Among the lines below, copy each one in which "XIIe" appears.

→ **Stored records**
"""

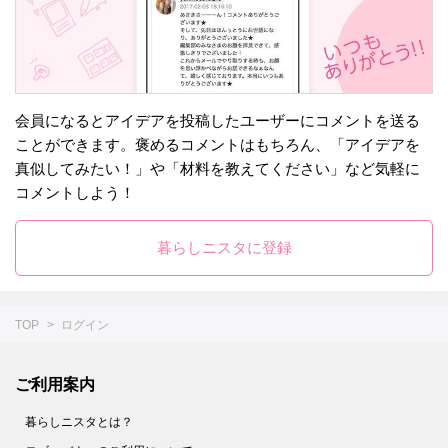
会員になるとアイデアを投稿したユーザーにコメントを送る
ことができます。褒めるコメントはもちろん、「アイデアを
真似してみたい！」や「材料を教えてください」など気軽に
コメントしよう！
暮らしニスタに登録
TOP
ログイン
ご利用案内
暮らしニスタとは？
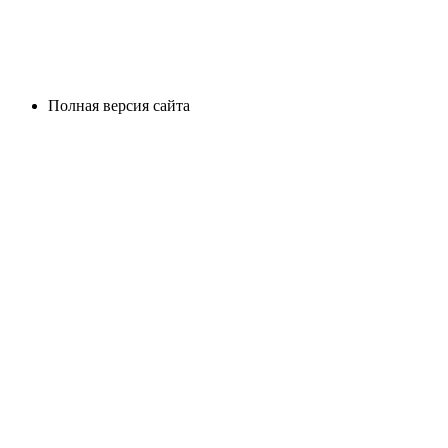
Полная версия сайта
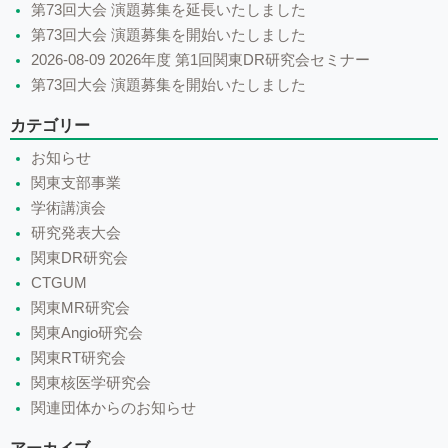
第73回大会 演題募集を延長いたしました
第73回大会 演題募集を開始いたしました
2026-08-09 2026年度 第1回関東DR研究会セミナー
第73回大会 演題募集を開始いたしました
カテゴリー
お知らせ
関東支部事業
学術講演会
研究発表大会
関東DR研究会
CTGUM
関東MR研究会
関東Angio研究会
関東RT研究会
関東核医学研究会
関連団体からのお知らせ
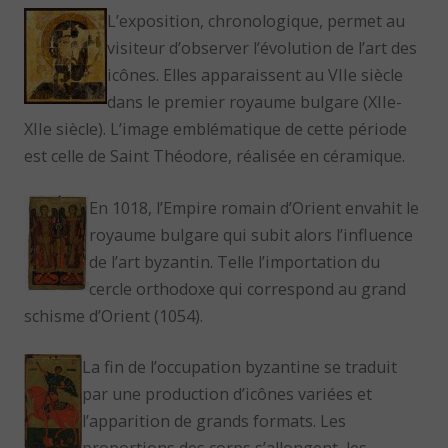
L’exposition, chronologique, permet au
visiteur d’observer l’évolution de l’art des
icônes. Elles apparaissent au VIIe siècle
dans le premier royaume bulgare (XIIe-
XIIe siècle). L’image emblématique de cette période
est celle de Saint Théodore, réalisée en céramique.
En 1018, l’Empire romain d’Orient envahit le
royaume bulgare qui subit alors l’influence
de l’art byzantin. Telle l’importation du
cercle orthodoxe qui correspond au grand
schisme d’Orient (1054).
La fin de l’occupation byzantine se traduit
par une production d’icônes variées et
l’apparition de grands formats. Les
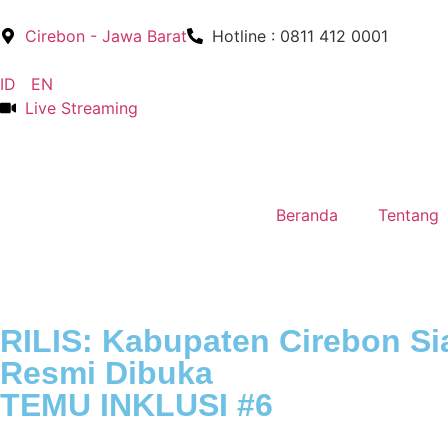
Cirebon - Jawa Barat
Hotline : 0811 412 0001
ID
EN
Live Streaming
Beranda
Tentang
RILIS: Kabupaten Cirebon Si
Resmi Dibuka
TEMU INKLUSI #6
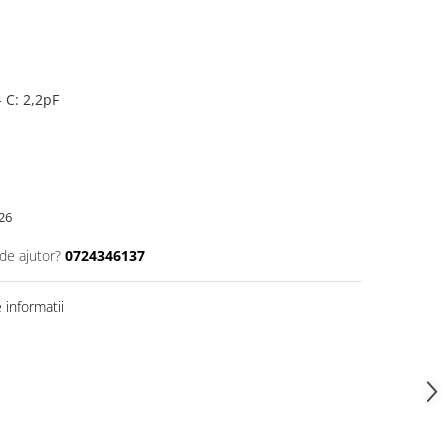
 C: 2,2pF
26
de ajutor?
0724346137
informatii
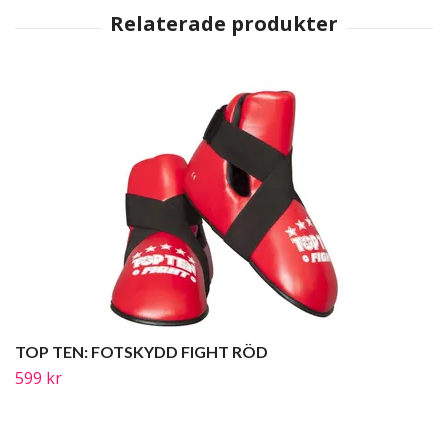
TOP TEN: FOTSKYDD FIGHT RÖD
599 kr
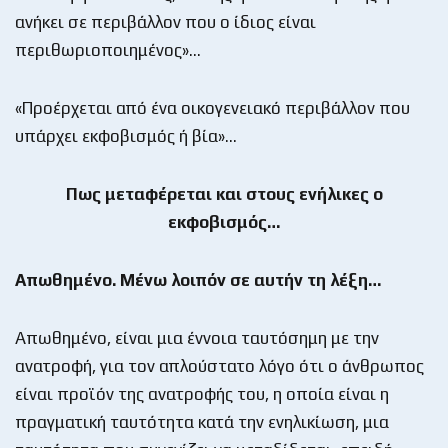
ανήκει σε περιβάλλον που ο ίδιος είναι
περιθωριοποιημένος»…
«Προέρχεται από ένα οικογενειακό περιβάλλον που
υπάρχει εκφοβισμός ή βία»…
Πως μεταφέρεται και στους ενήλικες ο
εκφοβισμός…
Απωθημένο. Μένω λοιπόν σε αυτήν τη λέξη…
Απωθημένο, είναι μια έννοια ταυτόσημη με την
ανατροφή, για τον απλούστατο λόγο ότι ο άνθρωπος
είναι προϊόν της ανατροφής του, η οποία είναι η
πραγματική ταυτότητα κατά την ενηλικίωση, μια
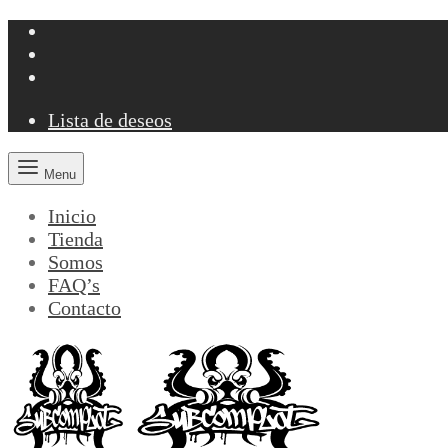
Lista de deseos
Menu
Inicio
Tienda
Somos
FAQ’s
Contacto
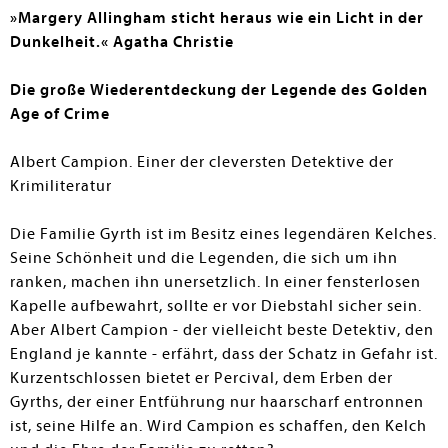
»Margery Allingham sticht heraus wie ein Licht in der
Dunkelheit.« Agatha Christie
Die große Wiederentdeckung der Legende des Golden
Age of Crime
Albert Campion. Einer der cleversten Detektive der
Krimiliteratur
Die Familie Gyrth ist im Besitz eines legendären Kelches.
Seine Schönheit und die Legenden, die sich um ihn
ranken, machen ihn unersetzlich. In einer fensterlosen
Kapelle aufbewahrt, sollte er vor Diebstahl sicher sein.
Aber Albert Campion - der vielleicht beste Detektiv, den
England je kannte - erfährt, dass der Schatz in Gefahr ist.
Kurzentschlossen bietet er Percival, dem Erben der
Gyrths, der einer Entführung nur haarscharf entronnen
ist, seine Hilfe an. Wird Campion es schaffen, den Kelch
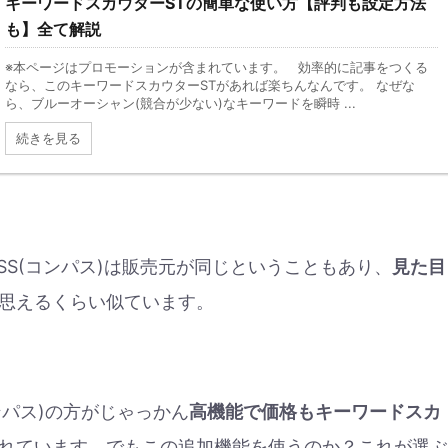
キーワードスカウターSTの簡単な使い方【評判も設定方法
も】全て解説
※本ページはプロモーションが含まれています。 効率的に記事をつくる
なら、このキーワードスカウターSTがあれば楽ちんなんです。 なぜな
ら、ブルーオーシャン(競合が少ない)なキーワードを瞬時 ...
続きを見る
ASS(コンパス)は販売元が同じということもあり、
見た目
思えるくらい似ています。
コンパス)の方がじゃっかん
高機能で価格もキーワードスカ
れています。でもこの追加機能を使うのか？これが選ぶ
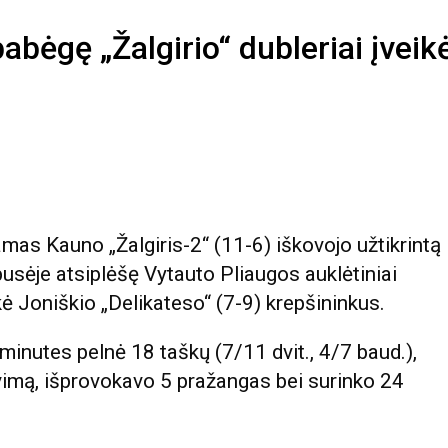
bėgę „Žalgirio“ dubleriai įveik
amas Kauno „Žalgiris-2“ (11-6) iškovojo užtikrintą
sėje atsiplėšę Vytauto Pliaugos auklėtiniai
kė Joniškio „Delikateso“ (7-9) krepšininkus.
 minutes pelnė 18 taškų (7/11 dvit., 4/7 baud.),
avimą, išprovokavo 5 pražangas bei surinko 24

"""

→ **SOLUTION TO THE EXERCISE**
dans le premier royaume bulgare (XIIe-
XIIe siècle). L’image emblématique de cette période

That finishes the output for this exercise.